Two girls sat next to each other on the first day of my class. They didn’t know each other, and their differences were stark. Melanie was drop-dead gorgeous. She had blond hair and blue eyes, her hair was styled perfectly, and her clothes were the latest style, indicating she had plenty of money. Alana was quite plain-looking with dark hair and brown eyes. Her hair was pulled back into a cute braid, and her clothes, though neat and well taken care of, were not the latest style, and it was easy to see that her family had to be careful with their finances.
But the most notable physical difference of all was that Alana had been born without forearms. Her hands were where most people’s elbows would be. During the first day of class, I watched the two girls. Melanie wrote easily, taking notes quickly. Meanwhile, Alana struggled. She had to bend close to her paper to write because of her shortened arms.
Over time, I noticed that almost everything was harder for Alana than it was for Melanie. Not only was note-taking harder, but social acceptance was more challenging. The boys swarmed around Melanie and paid little attention to Alana. As I asked students to form into groups, Melanie was immediately asked to join a group. Alana ended up in the same group, but she was asked with reluctance on the part of the other group members.
But there was one other huge difference between the girls that wasn’t as easy to see and took time to reveal itself. That difference was in their attitude.

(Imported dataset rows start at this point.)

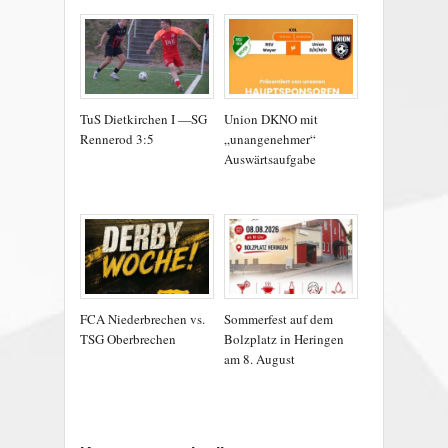
TuS Dietkirchen I —SG
Union DKNO mit
Rennerod 3:5
„unangenehmer“
Auswärtsaufgabe
FCA Niederbrechen vs.
Sommerfest auf dem
TSG Oberbrechen
Bolzplatz in Heringen
am 8. August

Each day Melanie came in with a frown, complaining about the homework, complaining about her bad day, and basically complaining about everything. On the other hand, the first thing Alana always did when she came in was tell me what she was thankful for.
“Professor Howard,” she would say, “that was a tough homework assignment. I’m grateful you assigned it so I could learn it.” One day she said, “Isn’t it a beautiful day? The sun is shining and warm, and it just makes me thankful to be alive.” The next day it was snowing, and she said, “Don’t you like the snow? I am so grateful for the sparkly landscape.”
This had been going on for over half the semester. Melanie, with everything going for her, was dismal and complaining. Alana, with her many challenges in life, was smiling and happy. But there was something else I noticed. As the semester wore on, the other students were gravitating away from Melanie and toward Alana. This included the boys. They would rather be with Alana and her sunny attitude than with Melanie and her good looks.
I dreaded Melanie’s daily report of gloom, but I always looked forward to Alana’s happy thankfulness. One day the weather was frigid, the sidewalks were slippery, and the sky was gray, and Melanie came in complaining about it all, as usual.
A little while later, Alana came in, smiling, and said, “I am so grateful that the weather changes and adds variety to life.”
I laughed. “Alana, you always come in smiling and tell me what you’re grateful for. Is there a reason?”
She smiled and nodded. “My mother always taught me that it’s hard to feel sorry for yourself if you find something to be grateful for. And when you’re grateful, life is always better. She always says, ‘There is nothing so bad it can’t be made worse by complaining and nothing so good it can’t be made better by gratitude.’”
Melanie was suddenly very quiet, and I could tell that she was thinking about what Alana said. As the days went on, Melanie complained less and less. Then one day, about a month before the end of the semester, Melanie came in and said, “The snow crunched beneath my feet all the way here. I’m grateful for fun, crunchy snow.”
Gradually, more and more, Melanie told what she was thankful for. But on the last day of class, I realized how much of an impact Alana had made on Melanie when Melanie said to me, “You know what, Professor Howard? I’m even grateful for math.”